Há dias atrás, no dia 11 deste mês, aqui se homenageou o Dia dos Poloneses. Lembrava que a primeira palavra que ouvi, quando criança, em relação aos poloneses, não foi a palavra “polonês”, foi a palavra “polaco” que, em muitos momentos também tem uma característica de preconceito, também tem uma característica de apartheid. Por isso, precisamos, diariamente, colocar a questão da exclusão social, da exclusão étnica, da exclusão cultural. Nós, freqüentemente, estamos vendo que não estamos dando um salto para a modernidade, apesar de se falar em globalização, em modernidade, como nunca se falou. Nós não estamos conseguindo, não estamos militando, não estamos participando como deveríamos para que este País, este Estado, mude cada vez mais. Aqui, neste Rio Grande do Sul multiétnico, multifacetado, já conseguimos significativos avanços.

Nos nossos Governos temos preocupações, temos movimentos, temos programas, mas falta muito ainda a ser caminhado. Nós, minhas amigas e meus amigos, precisamos ser mais cobrados, porque do levantar até o dormir somos, freqüentemente, pressionados, cobrados e, muitas vezes cobrados por aqueles que já têm demais, inclusive chantageados. Por isso é importante que haja cobrança. Para todos cantos, para todas esquinas, mulheres, homens, esta Câmara Municipal tem sempre suas portas abertas. Nas Sessões temos o espaço da Tribuna Popular para ser ocupado por todos.

Senhores e Senhoras, precisamos de mais que um dia no combate ao racismo. Precisamos mais de um dia para nos dedicarmos à Consciência Negra: precisamos mais do que o uso da Tribuna Popular. Oxalá que sejamos cobrados para que aqui se anote a voz daqueles que, muitas vezes, nas esquinas ou em outros lugares, não são ouvidos, mas nesta Casa são.

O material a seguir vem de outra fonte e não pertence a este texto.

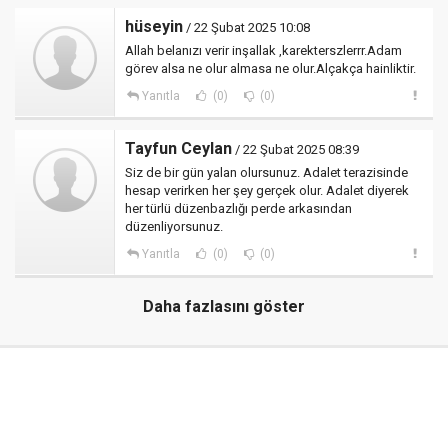
hüseyin
/ 22 Şubat 2025 10:08
Allah belanızı verir inşallak ,karekterszlerrr.Adam
görev alsa ne olur almasa ne olur.Alçakça hainliktir.
Yanıtla
(0)
(0)
Tayfun Ceylan
/ 22 Şubat 2025 08:39
Siz de bir gün yalan olursunuz. Adalet terazisinde
hesap verirken her şey gerçek olur. Adalet diyerek
her türlü düzenbazlığı perde arkasından
düzenliyorsunuz.
Yanıtla
(0)
(0)
Daha fazlasını göster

Portanto, em nome da Câmara de Vereadores, porque esta é uma atividade da Mesa Diretora da Casa, deixo o meu fraternal abraço em nome de todos os Vereadores da Casa. Que, cada vez mais, a questão do combate ao racismo, do combate às injustiças, esteja presente nesta Casa e não apenas em um dia. Por mais importante que sejam as datas, festejar, marcar, protestar, em uma determinada data é importante. Mas, o mais importante é termos consciência desses problemas, e a eles nos engajarmos, nos 365 dias do ano. Que no raiar do ano 2000 isso torne-se uma realidade. Muito obrigado.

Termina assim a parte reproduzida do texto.